== Segment start ==

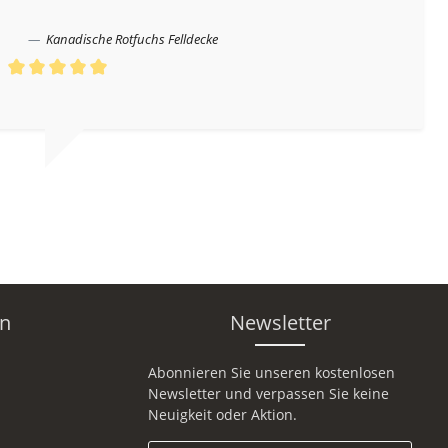
Kanadische Rotfuchs Felldecke
Durchschnittliche Bewertung von 5 von 5 Sternen
en
Newsletter
Abonnieren Sie unseren kostenlosen
Newsletter und verpassen Sie keine
Neuigkeit oder Aktion.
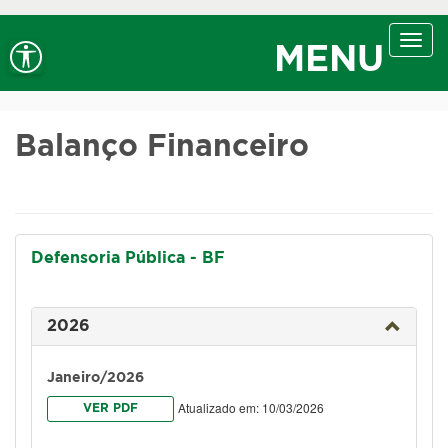
Ir ao conteúdo
Ir ao menu
Ir à busca
Alt+1
Alt+2
Alt+3
Alto contraste
A+
Aumentar fonte
Toggl
Alt+4
Alt+6
MENU
navig
A-
Diminuir fonte
Alt+7
Balanço Financeiro
Defensoria Pública - BF
2026
Janeiro/2026
Atualizado em: 10/03/2026
VER PDF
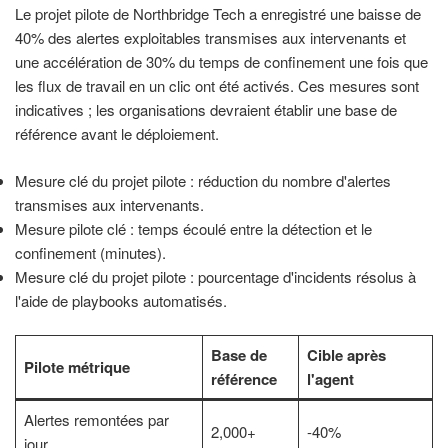
Le projet pilote de Northbridge Tech a enregistré une baisse de
40% des alertes exploitables transmises aux intervenants et
une accélération de 30% du temps de confinement une fois que
les flux de travail en un clic ont été activés. Ces mesures sont
indicatives ; les organisations devraient établir une base de
référence avant le déploiement.
Mesure clé du projet pilote : réduction du nombre d'alertes
transmises aux intervenants.
Mesure pilote clé : temps écoulé entre la détection et le
confinement (minutes).
Mesure clé du projet pilote : pourcentage d'incidents résolus à
l'aide de playbooks automatisés.
Base de
Cible après
Pilote métrique
référence
l'agent
Alertes remontées par
2,000+
-40%
jour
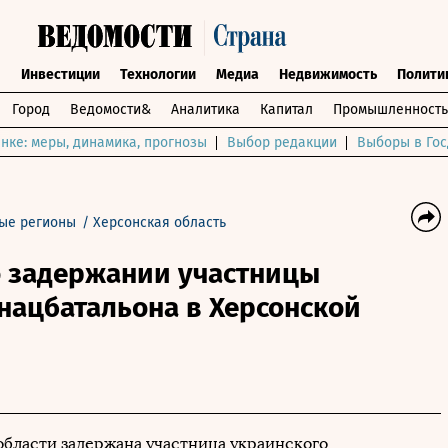
ы
Инвестиции
Технологии
Медиа
Недвижимость
Полити
Город
Ведомости&
Аналитика
Капитал
Промышленность
нке: меры, динамика, прогнозы
Выбор редакции
Выборы в Гос
ые регионы
/
Херсонская область
о задержании участницы
нацбатальона в Херсонской
области задержана участница украинского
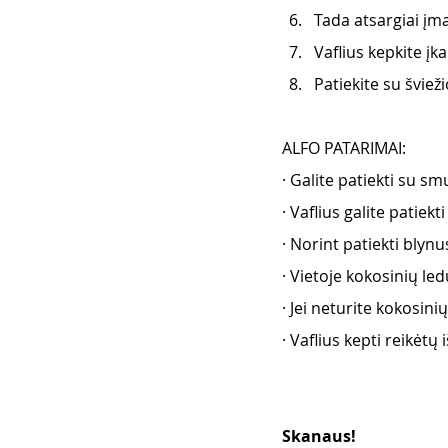
Tada atsargiai įm
Vaflius kepkite įk
Patiekite su švie
ALFO PATARIMAI:
· Galite patiekti su s
· Vaflius galite patiek
· Norint patiekti blyn
· Vietoje kokosinių led
· Jei neturite kokosinių
· Vaflius kepti reikėtų
Skanaus!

== Segment end ==

- Work order -
If a record holds a picture, drop the picture and reproduce everything else exactly.

- Expected output -
Kanadische Rotfuchs Felldecke
Durchschnittliche Bewertung von 5 von 5 Sternen
en
Newsletter
Abonnieren Sie unseren kostenlosen
Newsletter und verpassen Sie keine
Neuigkeit oder Aktion.
Ir ao conteúdo
Ir ao menu
Ir à busca
Alt+1
Alt+2
Alt+3
Alto contraste
A+
Aumentar fonte
Toggl
Alt+4
Alt+6
MENU
navig
A-
Diminuir fonte
Alt+7
Balanço Financeiro
Defensoria Pública - BF
2026
Janeiro/2026
Atualizado em: 10/03/2026
VER PDF
Le projet pilote de Northbridge Tech a enregistré une baisse de
40% des alertes exploitables transmises aux intervenants et
une accélération de 30% du temps de confinement une fois que
les flux de travail en un clic ont été activés. Ces mesures sont
indicatives ; les organisations devraient établir une base de
référence avant le déploiement.
Mesure clé du projet pilote : réduction du nombre d'alertes
transmises aux intervenants.
Mesure pilote clé : temps écoulé entre la détection et le
confinement (minutes).
Mesure clé du projet pilote : pourcentage d'incidents résolus à
l'aide de playbooks automatisés.
Base de
Cible après
Pilote métrique
référence
l'agent
Alertes remontées par
2,000+
-40%
jour
ы
Инвестиции
Технологии
Медиа
Недвижимость
Полити
Город
Ведомости&
Аналитика
Капитал
Промышленность
нке: меры, динамика, прогнозы
Выбор редакции
Выборы в Гос
ые регионы
/
Херсонская область
о задержании участницы
нацбатальона в Херсонской
области задержана участница украинского
Tada atsargiai įm
Vaflius kepkite įk
Patiekite su švie
ALFO PATARIMAI:
· Galite patiekti su s
· Vaflius galite patiek
· Norint patiekti blyn
· Vietoje kokosinių led
· Jei neturite kokosinių
· Vaflius kepti reikėtų
Skanaus!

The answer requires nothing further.